In the lunch break I went out and got a drastic hair cut. Oh, it's the same mediocre style as last time, though the folks at work are polite and compliment it. All she did was remove lots and lots of hair.

Also visited the flower market. Not that I bought anything. I did sniff one, though, today. Heh. It was hot. Rain is expected for our national day, the 17th of May.

***

I am feeling better today, but I am worried about just how changeable I am, how hard it is for me to make a decision last. On the bright side, a good night's sleep can improve my mood drastically if it is low. As has been known to happen occasionally, if not often.

***

I looked further into the mysteries of Style Sheets, though not very deeply. As my proud fellow geek ARJ so kindly pointed out to me, the idea seems to be to separate the formatting from the content. Write the content in HTML and the formatting in CSS. I guess what has evaded me is the need for lots of formatting at all. To me, the standard formatting of HTML has been sufficient both for my publishing and reading needs. Almost.
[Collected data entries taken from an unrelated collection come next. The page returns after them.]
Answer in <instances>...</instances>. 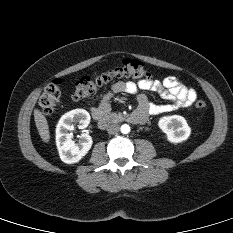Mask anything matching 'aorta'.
<instances>
[{
    "label": "aorta",
    "instance_id": "aorta-1",
    "mask_svg": "<svg viewBox=\"0 0 233 233\" xmlns=\"http://www.w3.org/2000/svg\"><path fill=\"white\" fill-rule=\"evenodd\" d=\"M120 130L123 134H128L130 132V126L127 124H123Z\"/></svg>",
    "mask_w": 233,
    "mask_h": 233
}]
</instances>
I confess to using the TABLE tags excessively for formatting things that are not natural born tables, such as this page. The reason for this was that I wanted the margins. As the 800x600 screen resolution completely overtook the old 640x480, my journal started to get hard to read. Harder to read than the contents and grammar warrants, even. Which is bad enough, I guess. The lines would just go on and on from left to right, and be hard to follow. By setting margins (and later defining a separate color) I made the lines shorter. But of course, these days people have 1024x768 or higher resolution, and we're back to the start. I can only hope people have the wits to not run their browser maximized. This should magickally solve the problem with overly long lines, it sure does for me. (Except for a few sick and twisted web sites, which insist of specifying a long physical line length, forcing me to scroll. Needless to say, I avoid them if at all possible.)

My starting foray into CSS has not found a great way to format text differently based on the screen resolution, anyway. Perhaps there is one, perhaps not. It is possible to set margins without resorting to tables, though I have not found out if I can do the color trick. Anyway I guess it takes a while before the poor and oppressed have all upgraded to browsers supporting CSS. They just may have, though, before I make heads and tails of it.

Speaking of heads and tails ... No, I don't think so. Bedbug time! Have a personally good night, people.